BRIEF — Give every line from the entries that contains "Management".

*** Opening GIVEN DATA ***

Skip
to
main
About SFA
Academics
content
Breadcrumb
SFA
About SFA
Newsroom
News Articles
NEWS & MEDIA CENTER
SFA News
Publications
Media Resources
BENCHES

*** Closing GIVEN DATA ***
*** Opening GIVEN DATA ***

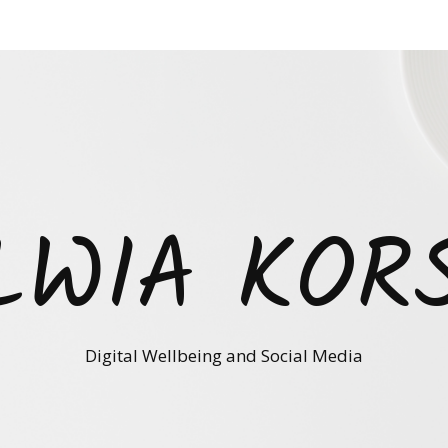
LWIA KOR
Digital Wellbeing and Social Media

*** Closing GIVEN DATA ***
*** Opening GIVEN DATA ***

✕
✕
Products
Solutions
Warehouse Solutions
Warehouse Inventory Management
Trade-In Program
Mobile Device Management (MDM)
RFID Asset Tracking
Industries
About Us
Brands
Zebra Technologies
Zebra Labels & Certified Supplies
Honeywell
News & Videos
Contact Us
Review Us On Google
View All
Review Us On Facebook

*** Closing GIVEN DATA ***

EXPECTED ANSWER —
Warehouse Inventory Management
Mobile Device Management (MDM)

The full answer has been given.